Intimidations à peine voilées, arbitrages controversés, climat délétère autour des délégations et, fait gravissime, la découverte de corps sans vie de journalistes africains dans des chambres d’hôtel, dans des circonstances restées floues, ont transformé l’événement sportif en une énigme aux allures de thriller politique.

Un mois durant, le football a semblé relégué au second plan, éclipsé par une mécanique implacable où l’image, le calcul et la domination symbolique ont pris le pas sur l’éthique et le fair-play.

Il est vrai que le Makhzen a mobilisé des moyens colossaux pour redorer un blason terni par une succession de scandales politiques et diplomatiques.

Des affaires d’espionnage, à l’image du dossier Pegasus, jusqu’aux accusations de corruption visant certains cercles européens, le Royaume a tenté de transformer la CAN en vitrine de respectabilité.

Plus de deux milliards de dollars auraient été sollicités auprès de bailleurs de fonds et d’institutions financières internationales pour offrir au monde un décor de façade, dont la facture, au final, sera payée par un citoyen marocain déjà éprouvé par la cherté de la vie et l’érosion de son pouvoir d’achat.

La séquence la plus marquante, et sans doute la plus révélatrice, reste celle de la cérémonie de remise du trophée.

Le refus ostentatoire du frère cadet du Roi de remettre la coupe au capitaine sénégalais, devant des millions de téléspectateurs, a choqué bien au-delà des frontières sportives.

Un geste perçu comme un affront à l’esprit même du football, mais aussi comme une illustration d’une arrogance politique transposée sur le terrain du sport.

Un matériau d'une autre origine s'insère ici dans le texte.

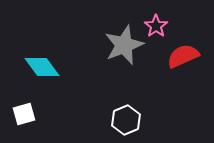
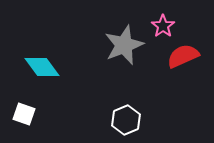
pink star: moved 7 px right
white square: rotated 35 degrees clockwise
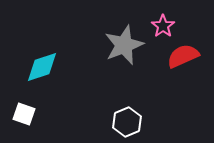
cyan diamond: rotated 72 degrees counterclockwise
white hexagon: moved 1 px right, 2 px down
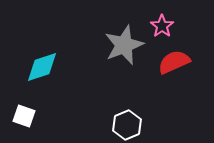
pink star: moved 1 px left
red semicircle: moved 9 px left, 6 px down
white square: moved 2 px down
white hexagon: moved 3 px down
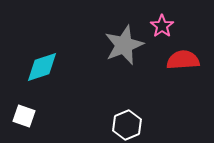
red semicircle: moved 9 px right, 2 px up; rotated 20 degrees clockwise
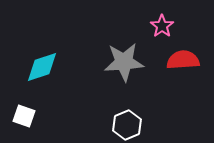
gray star: moved 17 px down; rotated 18 degrees clockwise
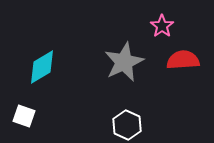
gray star: rotated 21 degrees counterclockwise
cyan diamond: rotated 12 degrees counterclockwise
white hexagon: rotated 12 degrees counterclockwise
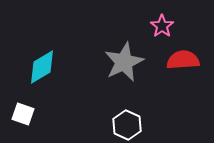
white square: moved 1 px left, 2 px up
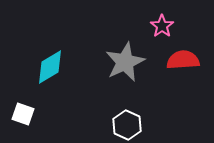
gray star: moved 1 px right
cyan diamond: moved 8 px right
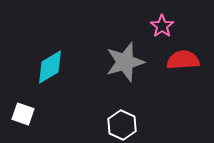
gray star: rotated 9 degrees clockwise
white hexagon: moved 5 px left
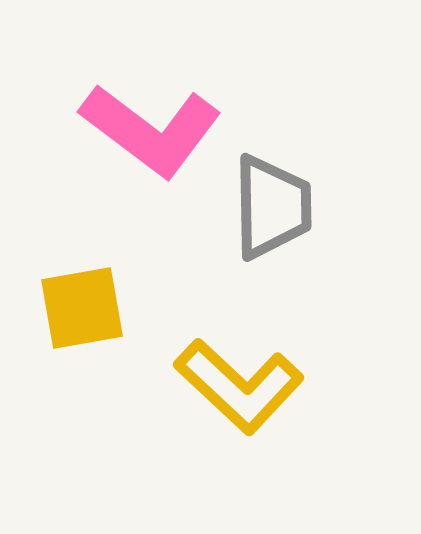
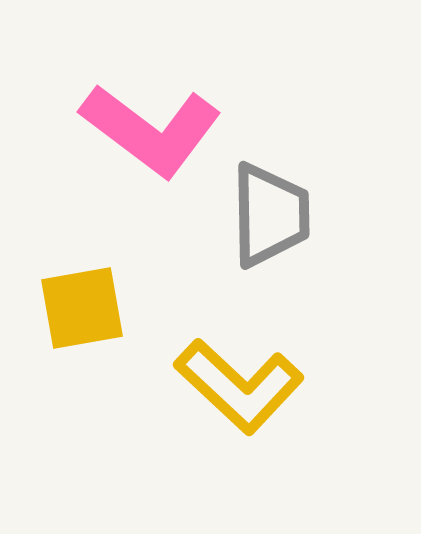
gray trapezoid: moved 2 px left, 8 px down
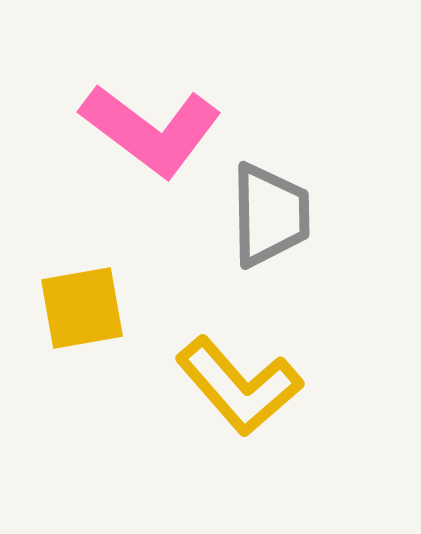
yellow L-shape: rotated 6 degrees clockwise
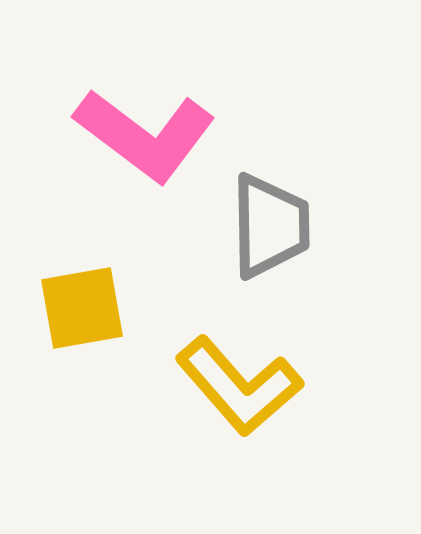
pink L-shape: moved 6 px left, 5 px down
gray trapezoid: moved 11 px down
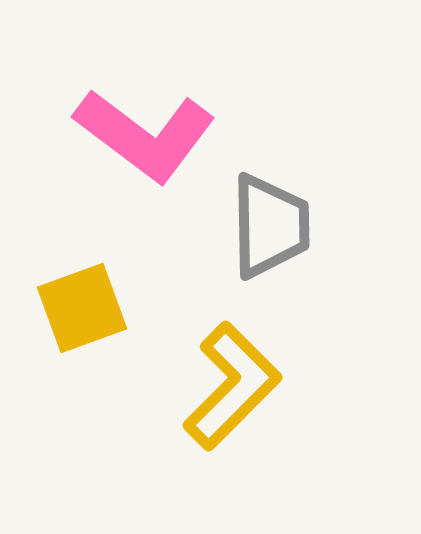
yellow square: rotated 10 degrees counterclockwise
yellow L-shape: moved 7 px left; rotated 94 degrees counterclockwise
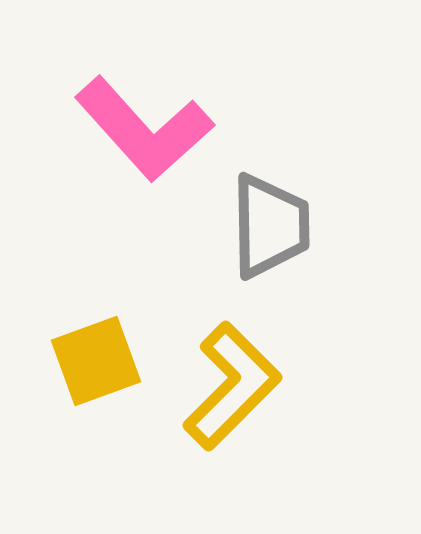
pink L-shape: moved 1 px left, 6 px up; rotated 11 degrees clockwise
yellow square: moved 14 px right, 53 px down
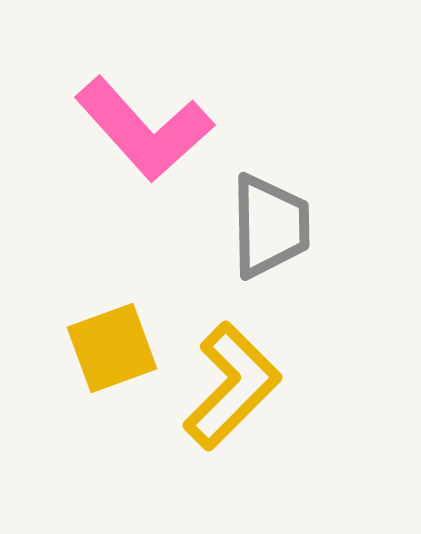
yellow square: moved 16 px right, 13 px up
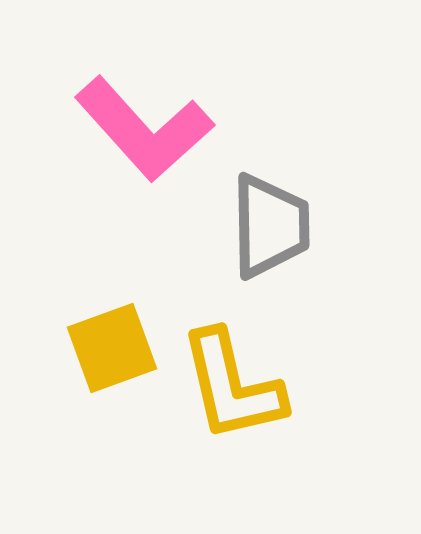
yellow L-shape: rotated 122 degrees clockwise
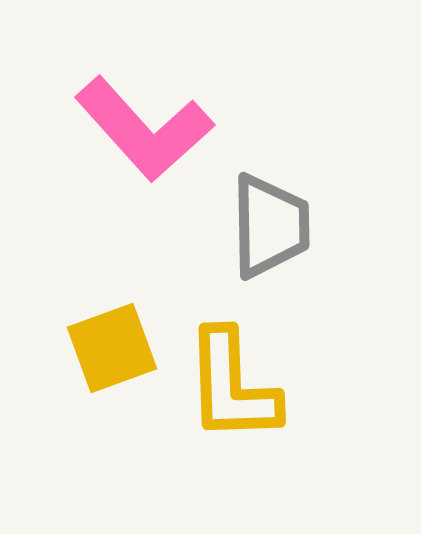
yellow L-shape: rotated 11 degrees clockwise
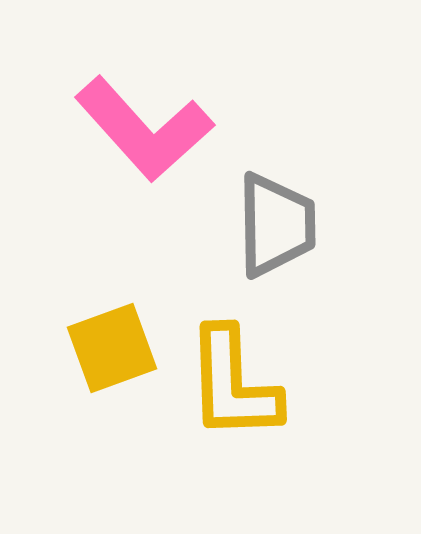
gray trapezoid: moved 6 px right, 1 px up
yellow L-shape: moved 1 px right, 2 px up
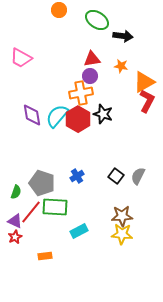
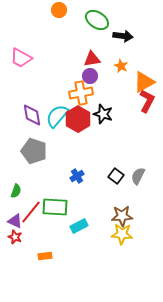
orange star: rotated 16 degrees clockwise
gray pentagon: moved 8 px left, 32 px up
green semicircle: moved 1 px up
cyan rectangle: moved 5 px up
red star: rotated 24 degrees counterclockwise
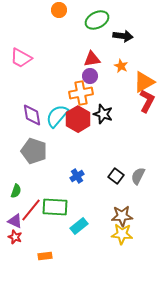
green ellipse: rotated 60 degrees counterclockwise
red line: moved 2 px up
cyan rectangle: rotated 12 degrees counterclockwise
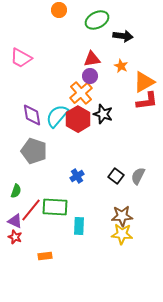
orange cross: rotated 30 degrees counterclockwise
red L-shape: rotated 55 degrees clockwise
cyan rectangle: rotated 48 degrees counterclockwise
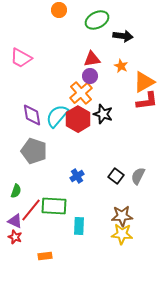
green rectangle: moved 1 px left, 1 px up
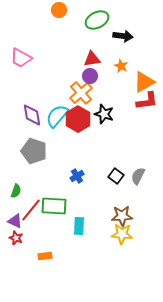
black star: moved 1 px right
red star: moved 1 px right, 1 px down
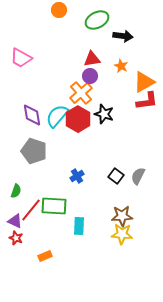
orange rectangle: rotated 16 degrees counterclockwise
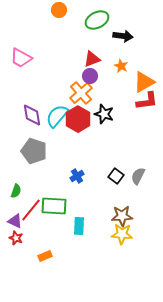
red triangle: rotated 12 degrees counterclockwise
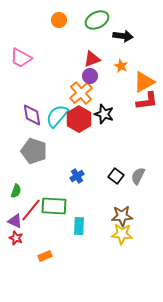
orange circle: moved 10 px down
red hexagon: moved 1 px right
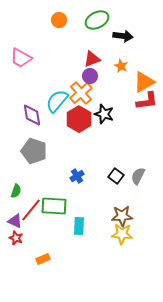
cyan semicircle: moved 15 px up
orange rectangle: moved 2 px left, 3 px down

Ces comportements rappellent d’autres scènes tout aussi édifiantes, à l’image de la tentative d’effacement de l’emblème national algérien lors d’une conférence de presse à l’ONU, ou encore l’agression d’un diplomate sahraoui en 2024 lors de la Conférence internationale de Tokyo sur le développement de l’Afrique.

Autant d’actes qui traduisent une méthode : celle de l’intimidation et de la négation de l’autre.

L’histoire, pourtant, n’oublie rien.

Du traité de Tanger de 1844 aux épisodes controversés de la diplomatie marocaine contemporaine, en passant par les alliances ambiguës et les trahisons assumées, les constantes demeurent.

Cette CAN-2025, désormais reléguée aux archives, n’aura pas seulement laissé un goût amer aux supporters privés de rêve.

Elle aura surtout éveillé une génération, la Génération Z, lucide et connectée, peu encline à se laisser berner par les artifices.

Une braise est allumée, et elle ne s’éteindra pas de sitôt.